┌──

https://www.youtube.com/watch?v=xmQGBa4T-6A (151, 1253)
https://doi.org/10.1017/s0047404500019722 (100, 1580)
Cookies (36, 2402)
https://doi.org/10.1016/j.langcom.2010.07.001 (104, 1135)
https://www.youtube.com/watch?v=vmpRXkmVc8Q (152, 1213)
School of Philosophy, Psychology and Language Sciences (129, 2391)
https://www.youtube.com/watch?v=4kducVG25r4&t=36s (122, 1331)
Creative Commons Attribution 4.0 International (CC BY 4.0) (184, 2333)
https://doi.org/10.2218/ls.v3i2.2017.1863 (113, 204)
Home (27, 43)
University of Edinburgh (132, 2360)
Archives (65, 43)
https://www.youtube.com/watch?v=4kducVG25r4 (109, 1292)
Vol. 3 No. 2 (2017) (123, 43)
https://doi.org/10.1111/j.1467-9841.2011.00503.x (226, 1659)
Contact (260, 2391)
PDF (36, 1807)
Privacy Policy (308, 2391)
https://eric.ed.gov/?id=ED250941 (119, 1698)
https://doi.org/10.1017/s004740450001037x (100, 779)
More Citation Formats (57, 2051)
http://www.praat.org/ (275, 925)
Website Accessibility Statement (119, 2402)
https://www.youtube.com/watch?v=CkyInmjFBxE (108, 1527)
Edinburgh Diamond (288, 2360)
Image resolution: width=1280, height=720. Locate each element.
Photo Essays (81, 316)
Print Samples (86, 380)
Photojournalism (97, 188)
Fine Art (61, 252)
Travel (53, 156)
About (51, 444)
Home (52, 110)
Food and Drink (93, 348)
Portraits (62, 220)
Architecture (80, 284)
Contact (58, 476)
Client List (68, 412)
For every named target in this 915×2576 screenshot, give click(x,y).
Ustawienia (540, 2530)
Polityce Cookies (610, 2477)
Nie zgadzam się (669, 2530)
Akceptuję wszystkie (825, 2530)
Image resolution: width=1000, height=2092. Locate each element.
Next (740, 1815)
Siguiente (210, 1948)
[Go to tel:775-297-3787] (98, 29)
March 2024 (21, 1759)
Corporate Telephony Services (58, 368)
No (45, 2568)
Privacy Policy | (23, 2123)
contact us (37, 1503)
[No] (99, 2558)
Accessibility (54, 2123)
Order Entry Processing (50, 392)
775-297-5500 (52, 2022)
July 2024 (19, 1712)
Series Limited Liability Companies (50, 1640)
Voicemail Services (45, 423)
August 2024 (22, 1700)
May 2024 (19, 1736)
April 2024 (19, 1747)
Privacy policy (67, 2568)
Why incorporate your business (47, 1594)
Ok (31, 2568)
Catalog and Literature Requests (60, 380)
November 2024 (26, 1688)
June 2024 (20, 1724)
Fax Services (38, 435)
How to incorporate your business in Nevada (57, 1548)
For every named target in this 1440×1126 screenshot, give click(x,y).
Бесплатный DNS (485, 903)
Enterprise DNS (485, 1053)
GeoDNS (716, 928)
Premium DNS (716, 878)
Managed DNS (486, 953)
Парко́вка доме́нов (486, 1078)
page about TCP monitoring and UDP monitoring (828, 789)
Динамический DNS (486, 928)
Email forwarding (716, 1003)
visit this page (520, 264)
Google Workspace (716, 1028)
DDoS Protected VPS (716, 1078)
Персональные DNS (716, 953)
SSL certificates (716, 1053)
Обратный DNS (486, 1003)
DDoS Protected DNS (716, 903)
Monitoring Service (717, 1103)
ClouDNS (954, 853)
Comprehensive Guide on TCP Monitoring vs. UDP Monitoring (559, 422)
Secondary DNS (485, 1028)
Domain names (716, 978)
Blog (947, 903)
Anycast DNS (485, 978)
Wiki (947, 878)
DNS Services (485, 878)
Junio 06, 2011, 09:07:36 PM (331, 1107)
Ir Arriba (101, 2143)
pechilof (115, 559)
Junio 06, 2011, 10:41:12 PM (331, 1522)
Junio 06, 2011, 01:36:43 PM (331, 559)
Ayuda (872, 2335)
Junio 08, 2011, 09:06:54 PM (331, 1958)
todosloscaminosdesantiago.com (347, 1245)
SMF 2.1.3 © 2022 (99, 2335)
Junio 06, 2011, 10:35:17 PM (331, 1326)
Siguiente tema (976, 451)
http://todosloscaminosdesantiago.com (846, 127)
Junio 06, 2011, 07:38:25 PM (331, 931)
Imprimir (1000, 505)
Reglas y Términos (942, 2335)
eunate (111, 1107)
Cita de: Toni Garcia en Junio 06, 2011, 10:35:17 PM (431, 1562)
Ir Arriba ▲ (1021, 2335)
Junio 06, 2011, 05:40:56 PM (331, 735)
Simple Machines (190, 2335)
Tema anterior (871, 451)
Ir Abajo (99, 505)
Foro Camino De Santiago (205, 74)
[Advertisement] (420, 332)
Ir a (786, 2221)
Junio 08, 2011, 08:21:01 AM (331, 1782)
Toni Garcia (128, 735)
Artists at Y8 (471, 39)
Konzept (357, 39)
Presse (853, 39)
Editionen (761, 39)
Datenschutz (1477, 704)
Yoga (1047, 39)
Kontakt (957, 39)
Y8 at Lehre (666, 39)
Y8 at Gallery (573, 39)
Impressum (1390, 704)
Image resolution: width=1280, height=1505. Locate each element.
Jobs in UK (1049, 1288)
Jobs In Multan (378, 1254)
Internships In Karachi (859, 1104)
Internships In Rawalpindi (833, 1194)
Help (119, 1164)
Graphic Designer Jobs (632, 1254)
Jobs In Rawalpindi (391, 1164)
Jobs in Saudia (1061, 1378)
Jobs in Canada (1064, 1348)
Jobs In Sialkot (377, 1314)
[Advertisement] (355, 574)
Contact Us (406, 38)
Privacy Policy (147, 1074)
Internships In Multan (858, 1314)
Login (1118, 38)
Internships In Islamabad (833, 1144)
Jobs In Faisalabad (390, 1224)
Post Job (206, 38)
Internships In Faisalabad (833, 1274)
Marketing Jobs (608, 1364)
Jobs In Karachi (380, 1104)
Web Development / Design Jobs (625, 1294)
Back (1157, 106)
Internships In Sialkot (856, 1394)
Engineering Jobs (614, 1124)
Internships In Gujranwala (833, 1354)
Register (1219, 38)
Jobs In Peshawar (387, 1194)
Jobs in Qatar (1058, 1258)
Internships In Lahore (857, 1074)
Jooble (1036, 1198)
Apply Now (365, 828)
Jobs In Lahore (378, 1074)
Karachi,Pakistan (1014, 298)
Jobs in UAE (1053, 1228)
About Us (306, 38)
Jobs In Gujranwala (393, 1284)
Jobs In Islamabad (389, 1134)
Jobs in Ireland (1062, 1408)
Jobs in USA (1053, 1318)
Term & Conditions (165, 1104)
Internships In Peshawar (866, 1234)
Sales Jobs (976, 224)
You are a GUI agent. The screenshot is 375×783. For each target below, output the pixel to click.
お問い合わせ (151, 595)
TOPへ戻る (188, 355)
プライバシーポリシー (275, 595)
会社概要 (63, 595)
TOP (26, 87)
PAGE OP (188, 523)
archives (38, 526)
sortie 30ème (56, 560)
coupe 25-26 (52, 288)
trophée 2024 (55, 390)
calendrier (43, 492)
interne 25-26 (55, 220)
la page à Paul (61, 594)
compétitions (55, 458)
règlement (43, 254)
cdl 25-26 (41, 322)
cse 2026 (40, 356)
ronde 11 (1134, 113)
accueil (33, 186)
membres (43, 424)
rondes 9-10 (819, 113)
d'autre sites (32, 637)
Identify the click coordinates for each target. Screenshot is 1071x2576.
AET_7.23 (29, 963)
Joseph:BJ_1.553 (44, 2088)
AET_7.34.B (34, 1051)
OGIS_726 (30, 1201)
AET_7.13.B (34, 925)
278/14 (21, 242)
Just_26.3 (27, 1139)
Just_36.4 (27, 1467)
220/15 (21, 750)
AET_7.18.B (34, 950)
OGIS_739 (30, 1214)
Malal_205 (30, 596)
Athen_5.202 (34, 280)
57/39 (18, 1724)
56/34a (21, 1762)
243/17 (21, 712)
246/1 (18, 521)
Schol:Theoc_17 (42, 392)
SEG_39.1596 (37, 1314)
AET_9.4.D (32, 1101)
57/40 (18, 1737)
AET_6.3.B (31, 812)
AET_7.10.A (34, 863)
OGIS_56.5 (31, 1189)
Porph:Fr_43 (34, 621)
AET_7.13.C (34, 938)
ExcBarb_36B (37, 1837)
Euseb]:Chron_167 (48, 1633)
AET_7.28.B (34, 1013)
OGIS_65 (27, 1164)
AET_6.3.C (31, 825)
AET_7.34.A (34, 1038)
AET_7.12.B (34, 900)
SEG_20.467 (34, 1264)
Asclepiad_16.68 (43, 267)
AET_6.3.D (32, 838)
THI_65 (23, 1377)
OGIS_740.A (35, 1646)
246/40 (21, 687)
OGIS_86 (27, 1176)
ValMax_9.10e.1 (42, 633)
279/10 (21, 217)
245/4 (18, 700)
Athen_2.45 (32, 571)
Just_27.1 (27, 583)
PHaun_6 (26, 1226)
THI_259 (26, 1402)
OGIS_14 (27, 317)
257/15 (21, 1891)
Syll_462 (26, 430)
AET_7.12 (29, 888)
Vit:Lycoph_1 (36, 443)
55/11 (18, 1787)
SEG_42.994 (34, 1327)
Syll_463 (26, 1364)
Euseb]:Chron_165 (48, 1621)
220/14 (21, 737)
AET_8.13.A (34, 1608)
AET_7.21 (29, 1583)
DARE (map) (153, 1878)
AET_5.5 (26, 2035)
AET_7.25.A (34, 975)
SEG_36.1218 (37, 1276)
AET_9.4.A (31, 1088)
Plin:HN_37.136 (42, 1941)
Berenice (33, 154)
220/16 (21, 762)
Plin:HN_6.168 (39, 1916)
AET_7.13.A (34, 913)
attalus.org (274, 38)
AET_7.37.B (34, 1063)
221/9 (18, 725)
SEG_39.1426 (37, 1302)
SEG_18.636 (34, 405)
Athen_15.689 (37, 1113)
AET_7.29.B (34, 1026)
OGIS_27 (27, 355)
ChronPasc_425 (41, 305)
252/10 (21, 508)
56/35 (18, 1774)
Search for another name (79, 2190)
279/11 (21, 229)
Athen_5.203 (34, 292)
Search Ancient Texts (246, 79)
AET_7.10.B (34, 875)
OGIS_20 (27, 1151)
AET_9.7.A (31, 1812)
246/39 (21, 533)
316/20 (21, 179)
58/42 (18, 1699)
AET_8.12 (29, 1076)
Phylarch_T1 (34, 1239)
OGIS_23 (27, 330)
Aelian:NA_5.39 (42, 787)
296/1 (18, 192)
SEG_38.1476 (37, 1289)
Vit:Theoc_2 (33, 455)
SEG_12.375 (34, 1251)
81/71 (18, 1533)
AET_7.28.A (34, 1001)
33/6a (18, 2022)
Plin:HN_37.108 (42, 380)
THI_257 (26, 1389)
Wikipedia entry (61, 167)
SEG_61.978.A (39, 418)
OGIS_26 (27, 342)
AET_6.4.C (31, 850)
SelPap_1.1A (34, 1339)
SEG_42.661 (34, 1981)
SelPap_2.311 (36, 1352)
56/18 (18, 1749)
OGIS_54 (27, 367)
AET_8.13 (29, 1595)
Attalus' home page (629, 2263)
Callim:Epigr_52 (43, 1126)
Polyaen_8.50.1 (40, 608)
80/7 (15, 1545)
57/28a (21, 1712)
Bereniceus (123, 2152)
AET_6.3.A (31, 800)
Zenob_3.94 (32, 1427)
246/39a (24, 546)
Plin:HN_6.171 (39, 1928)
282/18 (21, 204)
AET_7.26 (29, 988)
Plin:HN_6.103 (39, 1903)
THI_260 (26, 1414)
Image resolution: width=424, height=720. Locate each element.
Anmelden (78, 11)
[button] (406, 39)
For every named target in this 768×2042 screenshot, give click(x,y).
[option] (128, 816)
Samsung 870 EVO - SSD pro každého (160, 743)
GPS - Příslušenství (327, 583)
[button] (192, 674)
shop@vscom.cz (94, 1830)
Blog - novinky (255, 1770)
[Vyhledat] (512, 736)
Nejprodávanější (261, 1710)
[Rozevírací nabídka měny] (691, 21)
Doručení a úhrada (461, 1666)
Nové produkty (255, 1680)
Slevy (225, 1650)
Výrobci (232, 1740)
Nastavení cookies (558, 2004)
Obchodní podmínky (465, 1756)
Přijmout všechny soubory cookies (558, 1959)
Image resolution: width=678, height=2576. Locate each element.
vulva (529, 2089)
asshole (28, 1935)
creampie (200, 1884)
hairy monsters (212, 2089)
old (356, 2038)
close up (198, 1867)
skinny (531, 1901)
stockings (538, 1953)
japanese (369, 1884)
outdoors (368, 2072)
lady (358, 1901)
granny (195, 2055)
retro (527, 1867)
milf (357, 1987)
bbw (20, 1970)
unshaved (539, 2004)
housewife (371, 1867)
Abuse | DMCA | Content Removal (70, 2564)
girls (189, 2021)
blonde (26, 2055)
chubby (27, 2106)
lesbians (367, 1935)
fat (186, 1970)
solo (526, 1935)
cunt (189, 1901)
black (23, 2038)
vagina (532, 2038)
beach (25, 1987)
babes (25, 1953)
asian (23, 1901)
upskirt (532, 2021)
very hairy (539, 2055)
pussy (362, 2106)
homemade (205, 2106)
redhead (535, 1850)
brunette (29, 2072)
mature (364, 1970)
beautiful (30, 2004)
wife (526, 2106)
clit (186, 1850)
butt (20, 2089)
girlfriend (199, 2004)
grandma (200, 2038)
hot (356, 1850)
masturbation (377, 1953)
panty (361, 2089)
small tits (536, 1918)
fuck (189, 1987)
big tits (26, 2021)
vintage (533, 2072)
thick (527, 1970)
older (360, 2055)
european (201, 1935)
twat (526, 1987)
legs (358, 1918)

└──

_Directions_: In how many lines of the records does the string "give" occur? Answer with the number alone.

_Answer box_: 3